His insight was not that warehouses needed more software. They had software. They needed sight. The whole industry was making decisions on a map drawn from memory, while the physical world drifted out from under it. The drones were his first attempt to refresh that map continuously, flying the aisles between shifts, scanning, self-landing to recharge, uploading discrepancies before a person ever climbed a ladder. The technology worked. The form factor did not scale.

So he flipped the problem. Instead of building a flying machine to go look at the warehouse, he put the eyes on the machine that was already moving through it all day: the forklift. Every aisle a driver enters, every load picked up, every corner taken too fast - all of it becomes data, captured by AI vision sensors and processed at the edge. The map stopped being a snapshot and became a live feed. That is the quiet revolution OneTrack is selling. Not robots that replace people, but vision that makes the people and the building legible.

The Maths of Blindness

Should-be vs. is

Inventory systems track the should-be. Warehouses run on the is. The distance between the two is shrinkage, delay, and the worker on a forklift with binoculars. OneTrack's bet is that closing it pays for itself.

Edge of the Frame

From drone to fixed lens

Drones gave him the computer-vision stack. Forklifts gave him the distribution. The hardest part of indoor robotics, he found, is that nothing stays still and nothing can be assumed - so he stopped flying and started watching.

The Operator

A builder who reads failure as a spec, not a sentence.

There is a particular kind of founder who treats a public catastrophe as raw material. Marc is one of them. When his drone fell out of the air in front of 2,500 people, the instinct was not to hide the footage but to keep the wreck. The episode reads, in retrospect, like a thesis on how he runs things: ship early, expect the embarrassment, mine it for the relationships and the lessons, then iterate. "We weren't showing up with a finished product," he said - and he meant it as a defense of showing up at all.

That temperament traces back to the cockpit he built at fifteen and the robotics lab that hooked him at eighteen. He is, at his core, an engineer who happens to run a company, more interested in whether the thing works than in whether the demo dazzles. The pivot from drones to fixed cameras was not a retreat. It was the same instinct that builds a full-scale 737 instead of buying a flight-sim disc: go to the real version, even when the real version is harder. The 12 stitches simply made the decision urgent.

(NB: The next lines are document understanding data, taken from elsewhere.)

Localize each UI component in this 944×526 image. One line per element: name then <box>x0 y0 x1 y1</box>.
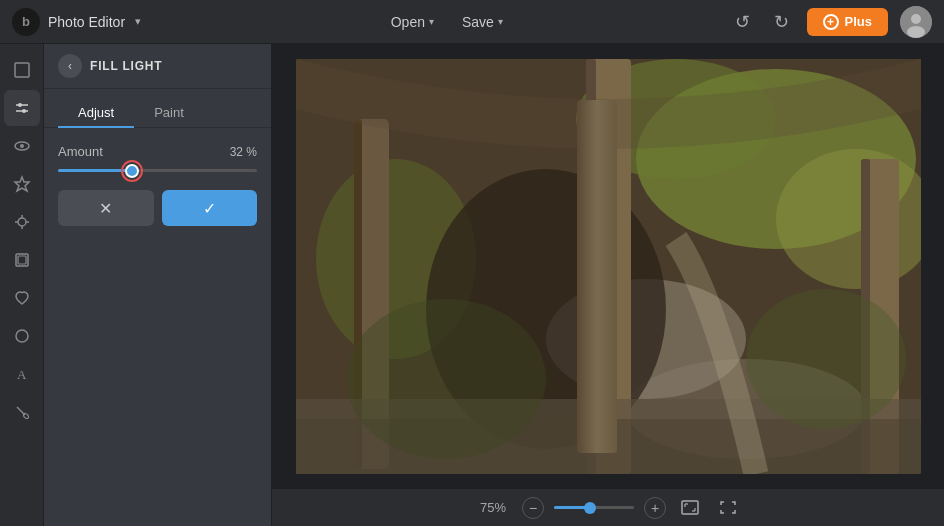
sidebar-item-adjust[interactable] <box>4 90 40 126</box>
app-logo: b <box>12 8 40 36</box>
tabs: Adjust Paint <box>44 89 271 128</box>
svg-point-7 <box>22 109 26 113</box>
amount-value: 32 % <box>230 145 257 159</box>
svg-point-39 <box>746 289 906 429</box>
svg-point-38 <box>346 299 546 459</box>
svg-point-18 <box>16 330 28 342</box>
svg-point-6 <box>18 103 22 107</box>
svg-rect-40 <box>682 501 698 514</box>
title-chevron-icon[interactable]: ▾ <box>135 15 141 28</box>
svg-point-21 <box>22 412 29 419</box>
save-button[interactable]: Save ▾ <box>450 8 515 36</box>
save-chevron-icon: ▾ <box>498 16 503 27</box>
svg-rect-17 <box>18 256 26 264</box>
image-container <box>272 44 944 488</box>
zoom-in-button[interactable]: + <box>644 497 666 519</box>
svg-rect-33 <box>586 59 596 474</box>
open-button[interactable]: Open ▾ <box>379 8 446 36</box>
sidebar-item-effects[interactable] <box>4 204 40 240</box>
amount-label: Amount <box>58 144 103 159</box>
sidebar-item-brush[interactable] <box>4 394 40 430</box>
fit-to-screen-button[interactable] <box>676 496 704 520</box>
sidebar-item-crop[interactable] <box>4 52 40 88</box>
panel-title: FILL LIGHT <box>90 59 162 73</box>
tab-paint[interactable]: Paint <box>134 99 204 128</box>
topbar-actions: ↺ ↻ + Plus <box>729 6 932 38</box>
sidebar-item-star[interactable] <box>4 166 40 202</box>
topbar: b Photo Editor ▾ Open ▾ Save ▾ ↺ ↻ + Plu… <box>0 0 944 44</box>
svg-point-1 <box>911 14 921 24</box>
slider-thumb-outer <box>121 160 143 182</box>
undo-button[interactable]: ↺ <box>729 7 756 37</box>
topbar-center: Open ▾ Save ▾ <box>165 8 728 36</box>
plus-button[interactable]: + Plus <box>807 8 888 36</box>
photo-canvas <box>296 59 921 474</box>
svg-point-2 <box>907 26 925 38</box>
avatar-image <box>900 6 932 38</box>
zoom-level: 75% <box>474 500 512 515</box>
back-button[interactable]: ‹ <box>58 54 82 78</box>
open-chevron-icon: ▾ <box>429 16 434 27</box>
zoom-slider-thumb[interactable] <box>584 502 596 514</box>
avatar[interactable] <box>900 6 932 38</box>
sidebar-item-shape[interactable] <box>4 318 40 354</box>
slider-thumb-inner <box>125 164 139 178</box>
slider-track <box>58 169 257 172</box>
svg-rect-3 <box>15 63 29 77</box>
sidebar-item-heart[interactable] <box>4 280 40 316</box>
amount-slider[interactable] <box>58 169 257 172</box>
sidebar-item-text[interactable]: A <box>4 356 40 392</box>
panel: ‹ FILL LIGHT Adjust Paint Amount 32 % <box>44 44 272 526</box>
action-buttons: ✕ ✓ <box>58 190 257 226</box>
tab-adjust[interactable]: Adjust <box>58 99 134 128</box>
zoom-slider[interactable] <box>554 506 634 509</box>
sidebar-item-layers[interactable] <box>4 242 40 278</box>
panel-header: ‹ FILL LIGHT <box>44 44 271 89</box>
zoom-out-button[interactable]: − <box>522 497 544 519</box>
logo-area: b Photo Editor ▾ <box>12 8 141 36</box>
slider-thumb[interactable] <box>121 160 143 182</box>
amount-row: Amount 32 % <box>58 144 257 159</box>
svg-text:A: A <box>17 367 27 382</box>
app-title: Photo Editor <box>48 14 125 30</box>
svg-point-9 <box>20 144 24 148</box>
plus-icon: + <box>823 14 839 30</box>
cancel-button[interactable]: ✕ <box>58 190 154 226</box>
sidebar-item-eye[interactable] <box>4 128 40 164</box>
svg-marker-10 <box>15 177 29 191</box>
redo-button[interactable]: ↻ <box>768 7 795 37</box>
confirm-button[interactable]: ✓ <box>162 190 258 226</box>
svg-point-11 <box>18 218 26 226</box>
photo-overlay <box>296 59 921 474</box>
bottom-bar: 75% − + <box>272 488 944 526</box>
panel-content: Amount 32 % ✕ ✓ <box>44 128 271 526</box>
fullscreen-button[interactable] <box>714 496 742 520</box>
icon-sidebar: A <box>0 44 44 526</box>
main-area: A ‹ FILL LIGHT Adjust Paint Amount 32 % <box>0 44 944 526</box>
canvas-area: 75% − + <box>272 44 944 526</box>
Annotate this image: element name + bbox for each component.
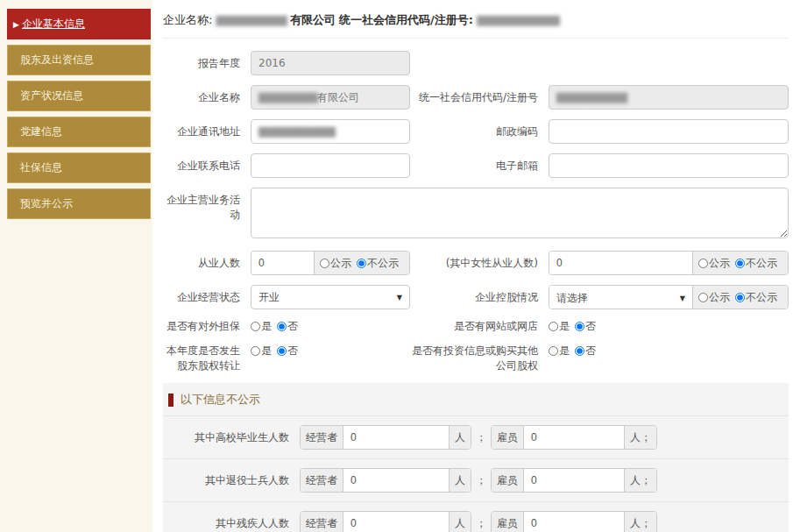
invest-no-option[interactable]: 否 [575,344,596,358]
postcode-input[interactable] [549,119,789,144]
business-textarea[interactable] [251,188,789,238]
company-name-value-redacted: ██████████ [258,93,317,103]
graduates-employee-group: 雇员 人； [491,425,657,450]
transfer-no-option[interactable]: 否 [277,344,298,358]
graduates-operator-input[interactable] [343,426,449,449]
unit-addon: 人 [449,426,471,449]
sidebar-item-social-security[interactable]: 社保信息 [7,153,151,183]
guarantee-yes-radio[interactable] [251,322,260,331]
employee-addon: 雇员 [492,426,524,449]
status-selected-value: 开业 [258,290,280,305]
sidebar-item-preview-publish[interactable]: 预览并公示 [7,188,151,219]
invest-yes-option[interactable]: 是 [549,344,570,358]
disabled-employee-input[interactable] [524,512,624,532]
sidebar-item-label: 资产状况信息 [20,89,83,102]
transfer-yes-radio[interactable] [251,346,260,356]
disabled-operator-input[interactable] [343,512,449,532]
separator: ； [471,516,491,531]
phone-input[interactable] [251,153,410,178]
status-label: 企业经营状态 [163,290,251,305]
sidebar-item-label: 企业基本信息 [22,18,85,30]
guarantee-yes-option[interactable]: 是 [251,319,272,334]
status-select[interactable]: 开业 ▼ [251,285,410,309]
operator-addon: 经营者 [301,469,343,492]
holding-publicity-addon: 公示 不公示 [692,286,788,309]
disabled-label: 其中残疾人人数 [170,516,300,531]
holding-select[interactable]: 请选择 ▼ [549,286,692,309]
holding-group: 请选择 ▼ 公示 不公示 [549,285,789,309]
invest-radios: 是 否 [549,344,789,358]
female-public-radio[interactable] [698,259,708,268]
section-header: 以下信息不公示 [163,383,789,415]
veterans-employee-group: 雇员 人； [491,468,657,493]
company-name-suffix: 有限公司 [290,13,336,26]
operator-addon: 经营者 [301,426,343,449]
no-label: 否 [585,319,596,334]
holding-not-public-radio[interactable] [735,293,745,302]
staff-public-radio[interactable] [320,259,329,268]
female-not-public-radio[interactable] [735,259,745,268]
website-no-option[interactable]: 否 [575,319,596,334]
chevron-down-icon: ▼ [680,294,685,302]
staff-input[interactable] [251,252,314,274]
sidebar-item-label: 党建信息 [20,125,62,138]
postcode-label: 邮政编码 [410,124,549,139]
report-year-input [251,51,410,75]
invest-label: 是否有投资信息或购买其他公司股权 [410,344,549,373]
female-public-option[interactable]: 公示 [698,256,730,271]
staff-public-option[interactable]: 公示 [320,256,351,271]
guarantee-no-radio[interactable] [277,322,287,331]
credit-code-label: 统一社会信用代码/注册号: [339,13,473,26]
veterans-operator-input[interactable] [343,469,449,492]
female-staff-input-group: 公示 不公示 [549,251,789,275]
row-company-name: 企业名称 ██████████ 有限公司 统一社会信用代码/注册号 ██████… [163,85,789,110]
website-label: 是否有网站或网店 [410,319,549,334]
section-row-disabled: 其中残疾人人数 经营者 人 ； 雇员 人； [163,501,789,532]
sidebar-item-assets[interactable]: 资产状况信息 [7,81,151,111]
sidebar: ▶企业基本信息 股东及出资信息 资产状况信息 党建信息 社保信息 预览并公示 [0,0,152,532]
company-name-value-suffix: 有限公司 [317,90,359,105]
website-yes-radio[interactable] [549,322,558,331]
veterans-operator-group: 经营者 人 [300,468,471,493]
active-arrow-icon: ▶ [13,20,19,29]
public-label: 公示 [330,256,351,271]
company-name-input: ██████████ 有限公司 [251,85,410,110]
graduates-employee-input[interactable] [524,426,624,449]
yes-label: 是 [261,319,272,334]
transfer-no-radio[interactable] [277,346,287,356]
holding-not-public-option[interactable]: 不公示 [735,290,777,305]
sidebar-item-shareholders[interactable]: 股东及出资信息 [7,45,151,75]
row-operating-status: 企业经营状态 开业 ▼ 企业控股情况 请选择 ▼ 公示 不公示 [163,285,789,309]
website-no-radio[interactable] [575,322,584,331]
sidebar-item-party-building[interactable]: 党建信息 [7,117,151,147]
row-report-year: 报告年度 [163,51,789,75]
transfer-label: 本年度是否发生股东股权转让 [163,344,251,373]
email-input[interactable] [549,153,789,178]
public-label: 公示 [709,256,730,271]
disabled-operator-group: 经营者 人 [300,511,471,532]
staff-not-public-option[interactable]: 不公示 [357,256,399,271]
transfer-yes-option[interactable]: 是 [251,344,272,358]
separator: ； [471,430,491,445]
yes-label: 是 [559,344,570,358]
veterans-employee-input[interactable] [524,469,624,492]
separator: ； [471,473,491,488]
company-name-redacted: ████████████ [216,16,287,25]
website-yes-option[interactable]: 是 [549,319,570,334]
holding-public-option[interactable]: 公示 [698,290,730,305]
holding-public-radio[interactable] [698,293,708,302]
guarantee-no-option[interactable]: 否 [277,319,298,334]
invest-no-radio[interactable] [575,346,584,356]
staff-publicity-addon: 公示 不公示 [314,252,409,274]
holding-selected-value: 请选择 [556,291,588,306]
staff-not-public-radio[interactable] [357,259,366,268]
email-label: 电子邮箱 [410,159,549,174]
female-not-public-option[interactable]: 不公示 [735,256,777,271]
unit-end-addon: 人； [624,512,656,532]
female-staff-input[interactable] [549,252,692,274]
invest-yes-radio[interactable] [549,346,558,356]
sidebar-item-basic-info[interactable]: ▶企业基本信息 [7,9,151,39]
address-input[interactable]: █████████████ [251,119,410,144]
sidebar-item-label: 社保信息 [20,161,62,174]
yes-label: 是 [261,344,272,358]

His ambition for OneTrack is stated plainly on the company's own terms - to connect physical operations with digital intelligence and make operational excellence effortless. Underneath the corporate phrasing is the same idea he has chased since Munich: give the indoor world the kind of continuous, machine-readable map the outdoor world already enjoys. If he is right, the warehouse of the future will not look like a sci-fi set full of robots. It will look like the warehouse of today, except it can finally see itself.

Ship early. Expect the crash. Keep the wreckage. Build the next one better. - the working method, distilled
In His Own Words

Eight lines that explain him.

"People just don't care whether the robot crashes or not - they care what we build."
"We have Google Maps for the outdoors, but we don't have anything like that indoors."
"Lost inventory costs companies billions of dollars every year."
"Indoors, things are constantly moving around and you can't rely on any infrastructure."
"We weren't showing up with a finished product."
"Professor Argall and EECS 301 opened my eyes to the world of robotics."
"The Garage has been absolutely instrumental in helping build the company."
"It was a stupid thing, too." - on the component that downed the drone
Marginalia

Five things worth knowing.

The Rolodex

Find Marc & OneTrack.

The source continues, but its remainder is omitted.